The second group unique to Louisiana would become known as the Cajuns. Cajuns of southern Louisiana are descendants of French immigrants who originally settled in Canadas Maritime provinces between 1710 and 1750. On Giovanni da Verrazzanos 16th - century map of the Atlantic coast, the region was labeled Arcadia from the Greek meaning refuge. A century later, maps were prepared in which the r was omitted, altering the name of the place to Acadia. Those who settled there became known as Acadians. The term Cajun evolved from the French pronunciation of the word Acadian .

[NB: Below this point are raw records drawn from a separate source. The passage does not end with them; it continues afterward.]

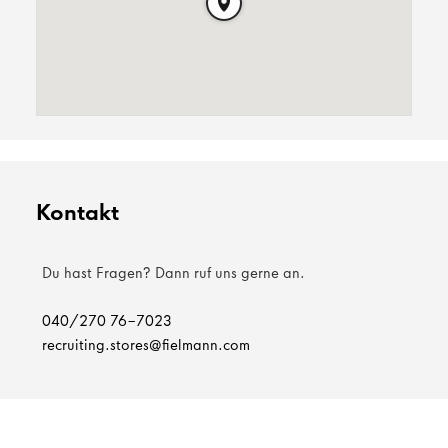
Kontakt
Du hast Fragen? Dann ruf uns gerne an.
040/270 76-7023
recruiting.stores@fielmann.com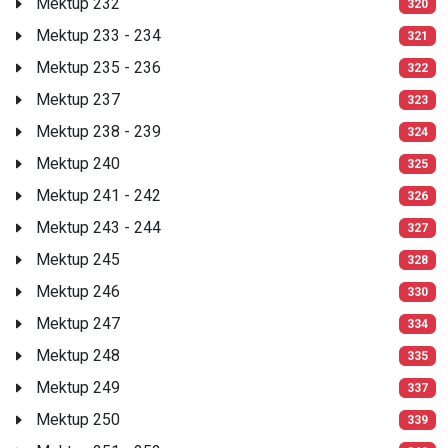
Mektup 232
320
Mektup 233 - 234
321
Mektup 235 - 236
322
Mektup 237
323
Mektup 238 - 239
324
Mektup 240
325
Mektup 241 - 242
326
Mektup 243 - 244
327
Mektup 245
328
Mektup 246
330
Mektup 247
334
Mektup 248
335
Mektup 249
337
Mektup 250
339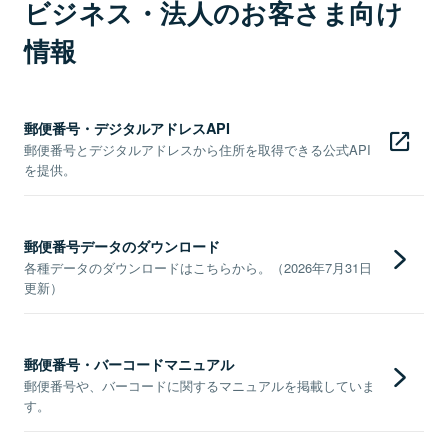
ビジネス・法人のお客さま向け
情報
郵便番号・デジタルアドレスAPI
郵便番号とデジタルアドレスから住所を取得できる公式API
を提供。
郵便番号データのダウンロード
各種データのダウンロードはこちらから。（2026年7月31日
更新）
郵便番号・バーコードマニュアル
郵便番号や、バーコードに関するマニュアルを掲載していま
す。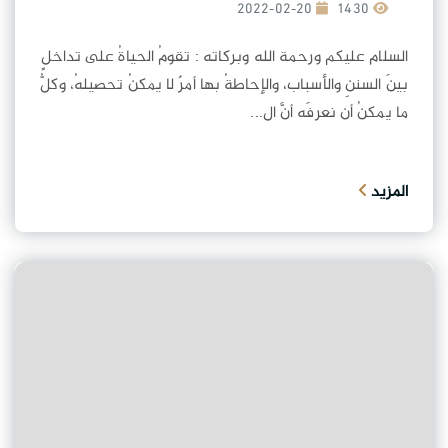
2022-02-20
1430
السلام عليكم ورحمة الله وبركاته : تقومُ الحياةُ على تداخلٍ
بينَ السننِ والأسباب، والإحاطةُ بها أمرٌ لا يمكنُ تحصيلهُ، وكلُّ
ما يمكنُ أن نعرفَه أنَّ ال...
المزيد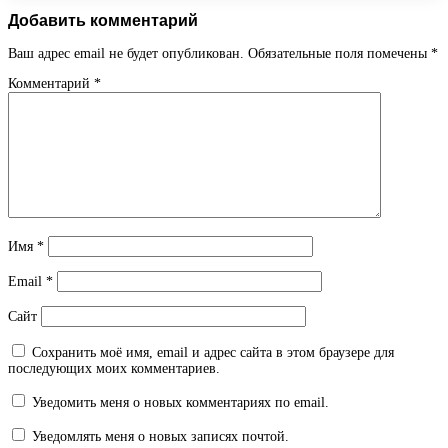
Добавить комментарий
Ваш адрес email не будет опубликован.
Обязательные поля помечены
*
Комментарий
*
Имя
*
Email
*
Сайт
Сохранить моё имя, email и адрес сайта в этом браузере для
последующих моих комментариев.
Уведомить меня о новых комментариях по email.
Уведомлять меня о новых записях почтой.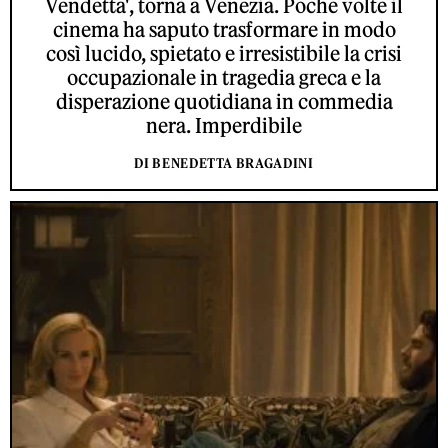
Vendetta', torna a Venezia. Poche volte il
cinema ha saputo trasformare in modo
così lucido, spietato e irresistibile la crisi
occupazionale in tragedia greca e la
disperazione quotidiana in commedia
nera. Imperdibile
DI BENEDETTA BRAGADINI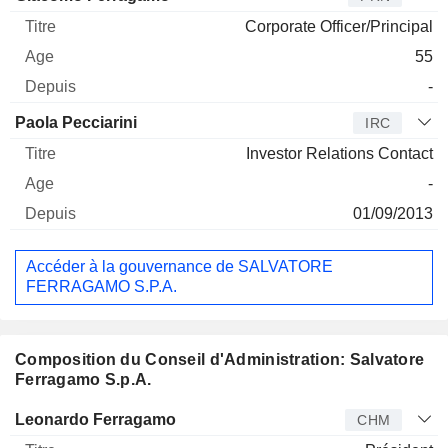
Corporate Officer/Principal
55
-
Paola Pecciarini
IRC
Investor Relations Contact
-
01/09/2013
Accéder à la gouvernance de SALVATORE
FERRAGAMO S.P.A.
Composition du Conseil d'Administration: Salvatore
Ferragamo S.p.A.
Administrateur
Titre
Age
Depuis
Leonardo Ferragamo
CHM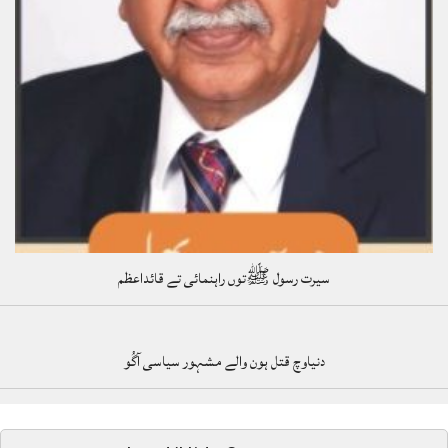
سیرت رسول ﷺتوں راہنمائی تے قائداعظم
دنیاوچ قتل ہون والے مشہور سیاسی آگُو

During the Seven Years War (1755-1763), the allegiance of Acadians to France and their civilian opposition to British military campaigns created grave concern that their militias might add significantly to the power of the French army. In order to reduce that threat, Acadians were deported to various countries, including the 13 American colonies and the French colony of Louisiana, during the Great Expulsion. In this period, more than 11,000 Acadians were deported. After the war, the Treaty of Paris (1763) granted an 18 - month period of unrestricted immigration for all who wished to leave the newly captured British territory. Many chose to immigrate to Louisiana, only to find that the colony had recently become a Spanish province. Still, the predominant culture of the region was French and many anticipated easy assimilation. Owing to their settlement in unclaimed lands thick with forests, bayous, and mosquito-infested swamps, many Acadian settlements were isolated. Their strange dialect, later known as Cajun-French, poverty, and illiteracy further set them apart from French people already established in Louisiana. Isolation of Cajun communities continued until the Civil War, but a few decades were sufficient to create a unique culture of language, food, music, and literature that flourishes throughout the state today.